# What is expected
Down to the last character, write out the records below.

# Source information
※

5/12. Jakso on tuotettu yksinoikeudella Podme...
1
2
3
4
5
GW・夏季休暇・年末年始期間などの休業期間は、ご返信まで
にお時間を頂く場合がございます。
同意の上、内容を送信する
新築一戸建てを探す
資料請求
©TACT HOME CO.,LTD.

※

# Result of the task
5/12. Jakso on tuotettu yksinoikeudella Podme...
1
2
3
4
5
GW・夏季休暇・年末年始期間などの休業期間は、ご返信まで
にお時間を頂く場合がございます。
同意の上、内容を送信する
新築一戸建てを探す
資料請求
©TACT HOME CO.,LTD.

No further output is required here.